**WORK TASK**
Once you have checked each line below, report only the number of lines that contain the word "thực".

**SUPPLIED RECORDS**
* * *
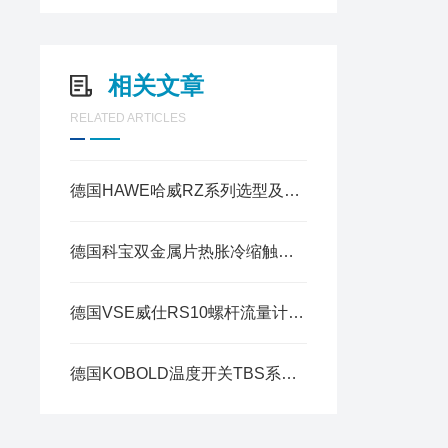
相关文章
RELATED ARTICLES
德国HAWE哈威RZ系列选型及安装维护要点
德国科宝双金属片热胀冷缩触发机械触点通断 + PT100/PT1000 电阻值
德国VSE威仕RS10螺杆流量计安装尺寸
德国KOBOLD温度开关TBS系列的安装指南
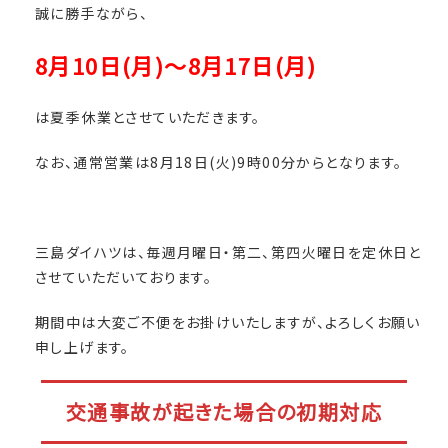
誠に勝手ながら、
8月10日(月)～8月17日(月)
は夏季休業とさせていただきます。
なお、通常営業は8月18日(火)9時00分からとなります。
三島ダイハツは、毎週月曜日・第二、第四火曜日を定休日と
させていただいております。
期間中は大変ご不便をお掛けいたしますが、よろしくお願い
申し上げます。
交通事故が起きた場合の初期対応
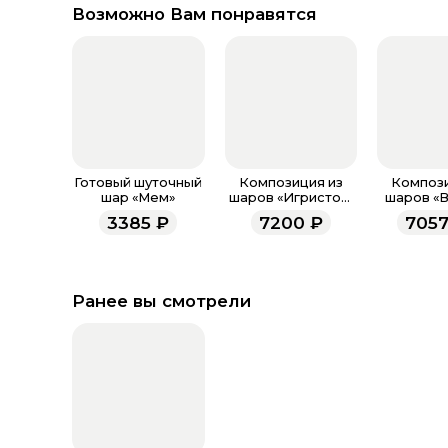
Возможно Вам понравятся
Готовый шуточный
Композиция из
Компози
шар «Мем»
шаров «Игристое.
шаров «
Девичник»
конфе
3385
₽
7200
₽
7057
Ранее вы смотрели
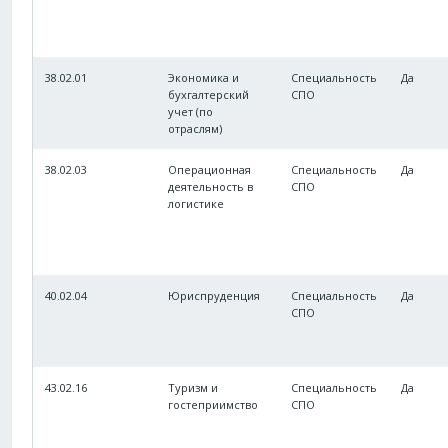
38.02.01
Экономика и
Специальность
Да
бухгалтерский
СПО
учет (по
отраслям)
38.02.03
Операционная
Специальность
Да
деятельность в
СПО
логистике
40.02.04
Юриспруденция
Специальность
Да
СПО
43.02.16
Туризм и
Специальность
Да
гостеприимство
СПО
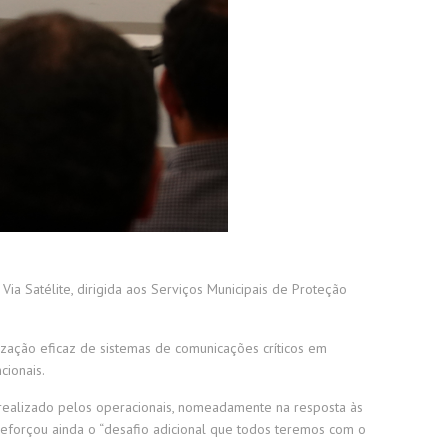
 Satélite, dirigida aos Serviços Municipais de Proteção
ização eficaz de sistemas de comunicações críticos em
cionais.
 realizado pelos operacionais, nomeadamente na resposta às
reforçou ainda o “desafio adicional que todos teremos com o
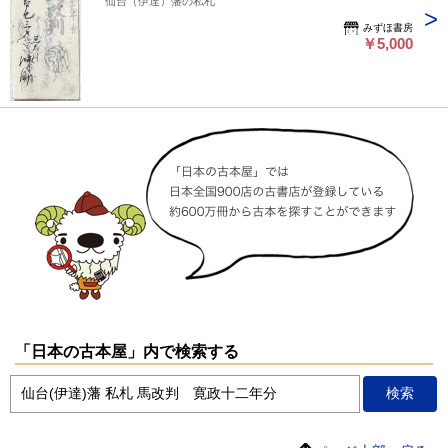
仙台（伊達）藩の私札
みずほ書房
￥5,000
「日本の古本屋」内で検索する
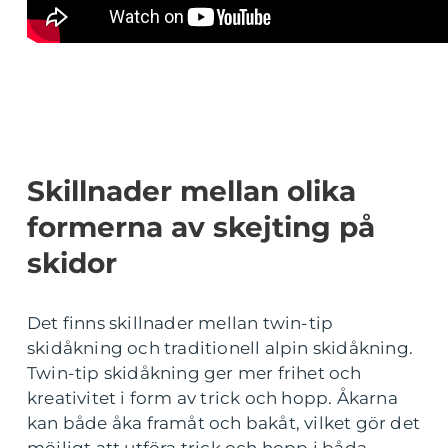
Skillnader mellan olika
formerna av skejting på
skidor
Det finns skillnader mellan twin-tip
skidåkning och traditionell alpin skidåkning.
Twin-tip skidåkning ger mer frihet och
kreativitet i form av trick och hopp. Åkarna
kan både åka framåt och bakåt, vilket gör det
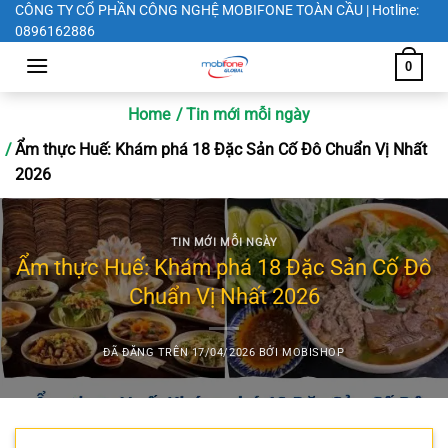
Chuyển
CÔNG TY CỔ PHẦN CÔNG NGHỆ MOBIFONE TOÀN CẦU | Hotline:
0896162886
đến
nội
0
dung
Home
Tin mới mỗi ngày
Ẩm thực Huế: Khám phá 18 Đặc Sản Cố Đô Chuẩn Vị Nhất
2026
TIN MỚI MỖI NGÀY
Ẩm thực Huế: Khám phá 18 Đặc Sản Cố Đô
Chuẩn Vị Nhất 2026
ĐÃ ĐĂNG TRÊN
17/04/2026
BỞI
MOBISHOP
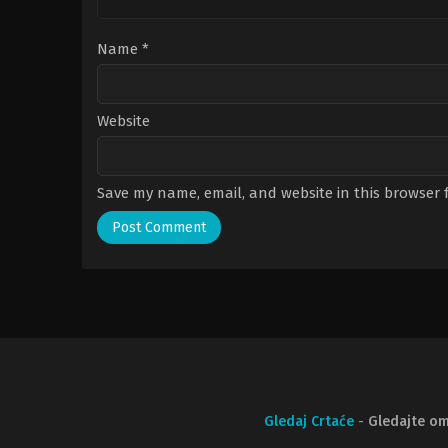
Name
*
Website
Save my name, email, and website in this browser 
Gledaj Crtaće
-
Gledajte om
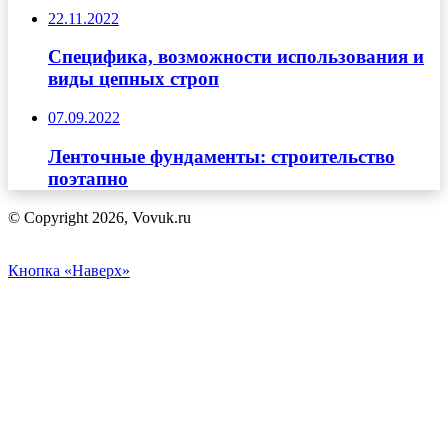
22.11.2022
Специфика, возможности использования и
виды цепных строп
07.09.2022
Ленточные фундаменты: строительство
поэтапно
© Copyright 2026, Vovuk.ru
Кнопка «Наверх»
* * *
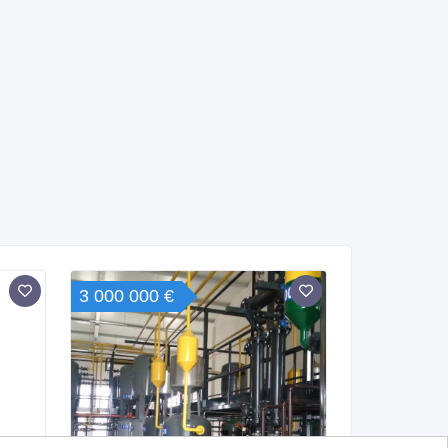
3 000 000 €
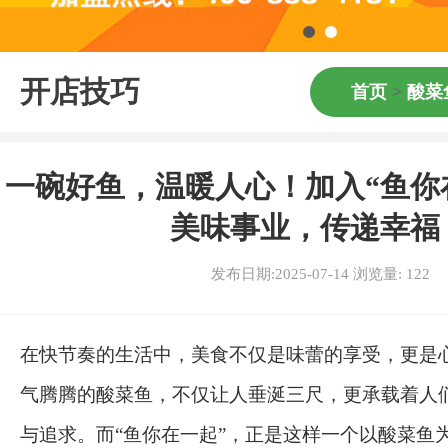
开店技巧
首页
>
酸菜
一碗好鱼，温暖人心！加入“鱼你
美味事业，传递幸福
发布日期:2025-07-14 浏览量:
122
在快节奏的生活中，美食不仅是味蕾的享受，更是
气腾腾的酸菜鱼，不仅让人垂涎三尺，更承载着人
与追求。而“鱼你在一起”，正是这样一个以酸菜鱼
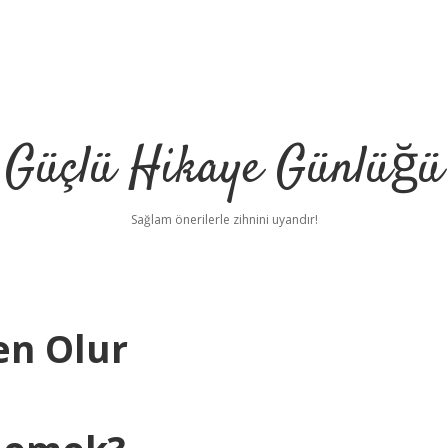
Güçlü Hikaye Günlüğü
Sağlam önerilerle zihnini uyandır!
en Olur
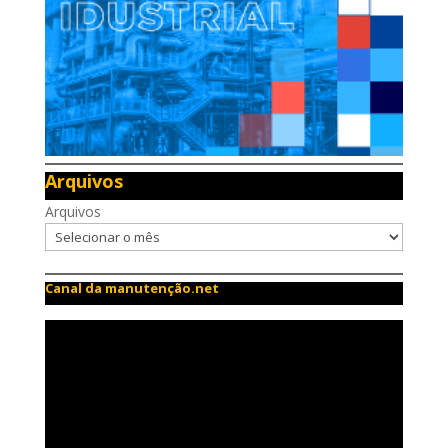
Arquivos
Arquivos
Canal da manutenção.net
* * *
**FINISHED EXERCISE**
2